For analogy, it's like doing int * x = 23; - it may be wrong, but you could (eventually) force it to compile with bad results if you run it. The compiler can't say for sure if you're being serious about that or pulling its leg.
With respect to safety one must consider functions that do this (and why not to do this - if it still compiles at all):
A & make_A(void) {
A new_a;
return new_a;
}
While there is nothing ostensibly wrong with the language aspect - the types work and we will get a reference to somewhere back - because new_a's storage location is inside a function, the memory will be reclaimed / invalid when the function returns. Therefore anything that uses the result of this function will be dealing with freed memory.
Similarly, A f( A && a ) is intended to but is not limited to accepting prvalues or xvalues if we really want to force something else through. That's where std::move comes in, and let's us do just that.
The reason this is the case is because it differs from A f( A & a ) only with respect to which contexts it will be preferred, over the rvalue overload. In all other respects it is identical in how a is treated by the compiler.
The fact that we know that A&& is a signature reserved for moves is a moot point; it is used to determine which version of "reference to A -type parameter" we want to bind to, the sort where we should take ownership (rvalue) or the sort where we should not take ownership (lvalue) of the underlying data (that is, move it elsewhere and wipe the instance / reference we're given). In both cases, what we are working with is a reference to memory that is not controlled by f.
Whether we do or not is not something the compiler can tell; it falls into the 'common sense' area of programming, such as not to use memory locations that don't make sense to use but are otherwise valid memory locations.
What the compiler knows about A f( A && a ) is to not create new storage for a, since we're going to be given an address (reference) to work with. We can choose to leave the source address untouched, but the whole idea here is that by declaring A&& we're telling the compiler "hey! give me references to objects that are about to disappear so I might be able to do something with it before that happens". The key word here is might, and again also the fact that we can explicitly target this function signature incorrectly.
Consider if we had a version of A that, when move-constructing, did not erase the old instance's data, and for some reason we did this by design (let's say we had our own memory allocation functions and knew exactly how our memory model would keep data beyond the lifetime of objects).
The compiler cannot know this, because it would take code analysis to determine what happens to the objects when they're handled in rvalue bindings - it's a human judgement issue at that point. At best the compiler sees 'a reference, yay, no allocating extra memory here' and follows rules of reference passing.
It's safe to assume the compiler is thinking: "it's a reference, I don't need to deal with its memory lifetime inside f, it being a temporary will be removed after f is finished".

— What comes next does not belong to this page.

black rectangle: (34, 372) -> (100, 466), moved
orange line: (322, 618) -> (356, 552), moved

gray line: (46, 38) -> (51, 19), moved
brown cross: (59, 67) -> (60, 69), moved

In that case, when a temporary is passed to f, the storage of that temporary will disappear as soon as we leave f, and then we're potentially in the same situation as A & make_A(void) - a very bad one.
An issue of semantics...
std::move
The very purpose of std::move is to create rvalue references. By and large what it does (if nothing else) is force the resulting value to bind to rvalues as opposed to lvalues. The reason for this is a return signature of A& prior to rvalue references being available, was ambiguous for things like operator overloads (and other uses surely).
Operators - an example
class A {
// ...
public:
A & operator= (A & rhs); // what is the lifetime of rhs? move or copy intended?

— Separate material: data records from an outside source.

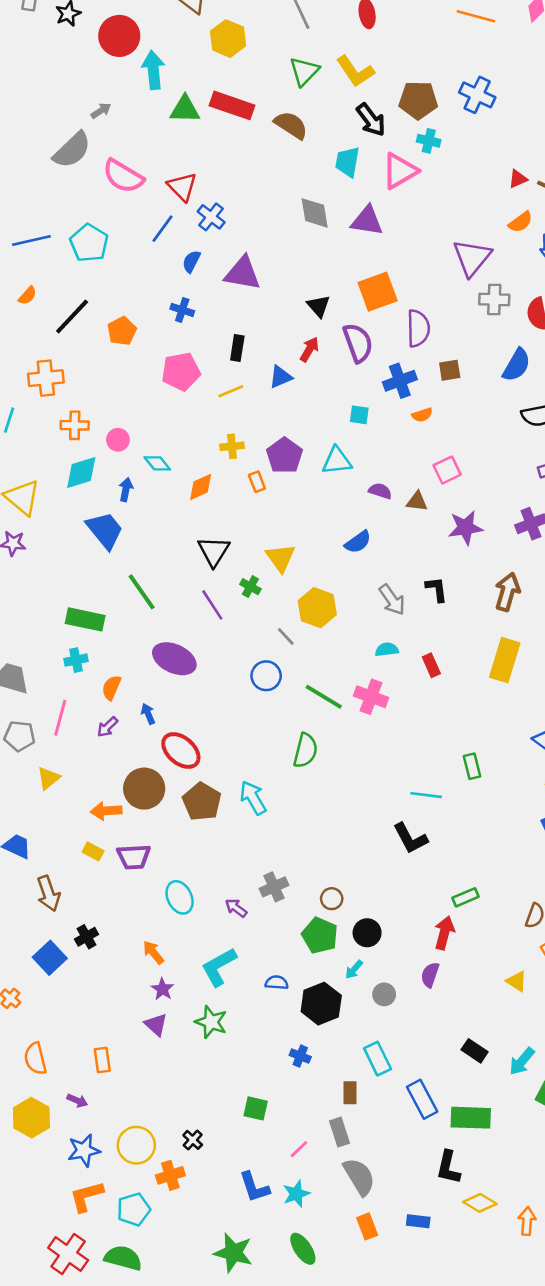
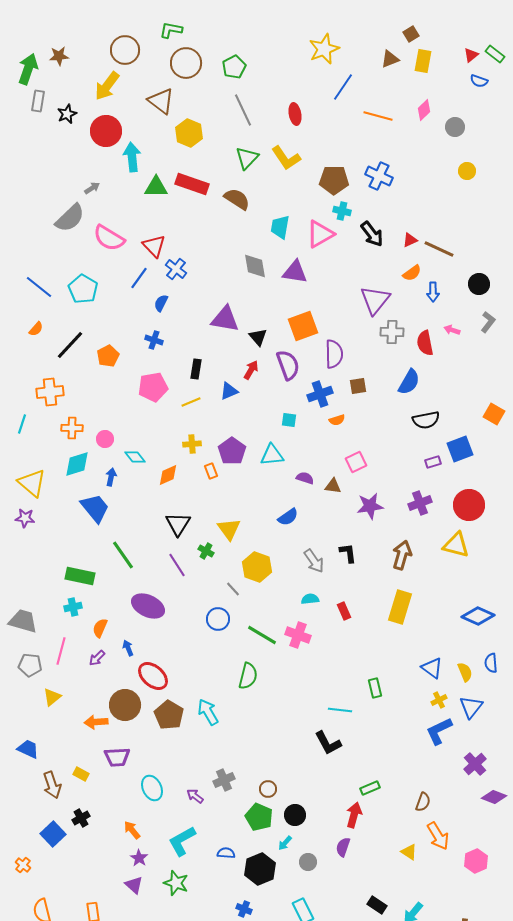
black arrow: (371, 120) -> (372, 234), moved
blue line: (31, 240) -> (39, 287), turned 52
purple triangle: (243, 273) -> (225, 319), moved
yellow rectangle: (93, 851) -> (81, 774), moved

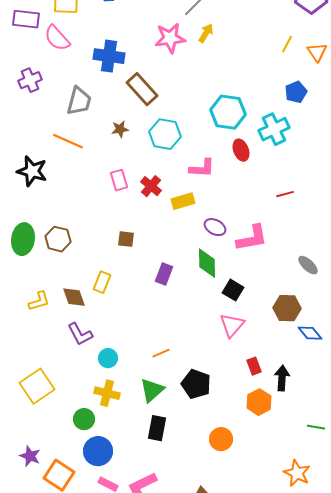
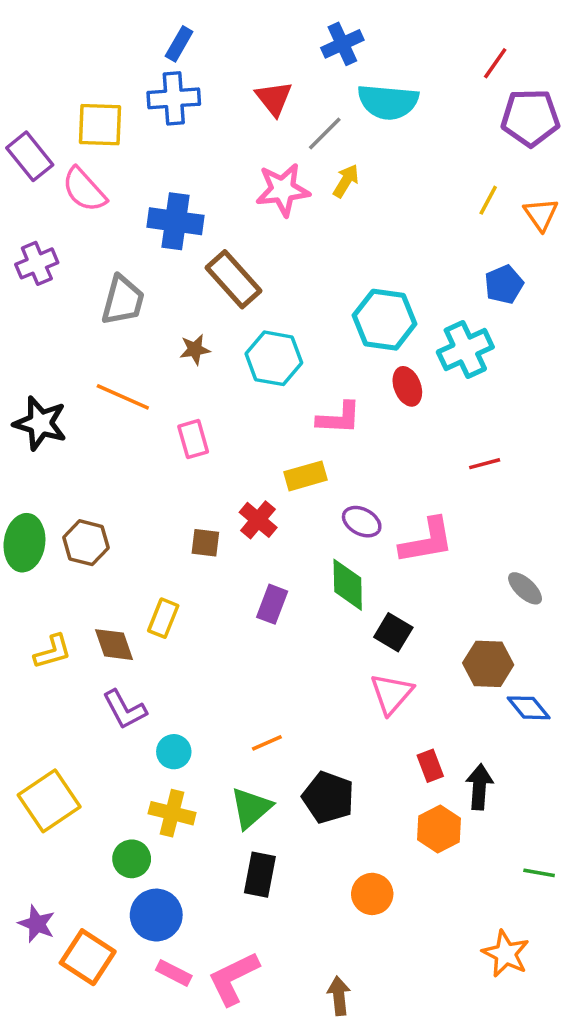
purple rectangle: (26, 19) -> (30, 156), turned 44
orange line: (68, 141) -> (123, 397), moved
red cross: (151, 186) -> (258, 520), moved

A & operator+ (A & rhs); // ditto
// ...
};
int main() {
A result = A() + A(); // wont compile!
}
Note that this will not accept temporary objects for either operator! Nor does it make sense to do this in the case of object copy operations - why do we need to modify an original object that we are copying, probably in order to have a copy we can modify later. This is the reason we have to declare const A & parameters for copy operators and any situation where a copy is to be taken of the reference, as a guarantee that we are not altering the original object.
Naturally this is an issue with moves, where we must modify the original object to avoid the new container's data being freed prematurely. (hence "move" operation).
To solve this mess along comes T&& declarations, which are a replacement to the above example code, and specifically target references to objects in the situations where the above won't compile. But, we wouldn't need to modify operator+ to be a move operation, and you'd be hard pressed to find a reason for doing so (though you could I think). Again, because of the assumption that addition should not modify the original object, only the left-operand object in the expression. So we can do this:
class A {
// ...
public:
A & operator= (const A & rhs); // copy-assign
A & operator= (A && rhs); // move-assign
A & operator+ (const A & rhs); // don't modify rhs operand
// ...
};
int main() {
A result = A() + A(); // const A& in addition, and A&& for assign
A result2 = A().operator+(A()); // literally the same thing
}
What you should take note of here is that despite the fact that A() returns a temporary, it not only is able to bind to const A& but it should because of the expected semantics of addition (that it does not modify its right operand). The second version of the assignment is clearer why only one of the arguments should be expected to be modified.
It's also clear that a move will occur on the assignment, and no move will occur with rhs in operator+.
Separation of return value semantics and argument binding semantics
The reason that there is only one move above is clear from the function (well, operator) definitions. What's important is we are indeed binding what is clearly an xvalue / rvalue, to what is unmistakably an lvalue in operator+.
I have to stress this point: there is no effective difference in this example in the way that operator+ and operator= refer to their argument. As far as the compiler is concerned, within either's function body the argument is effectively const A& for + and A& for =. The difference is purely in constness. The only way in which A& and A&& differ is to distinguish signatures, not types.
With different signatures come different semantics, it's the compiler's toolkit for distinguishing certain cases where there otherwise is no clear distinction from the code. The behavior of the functions themselves - the code body - may not be able to tell the cases apart either!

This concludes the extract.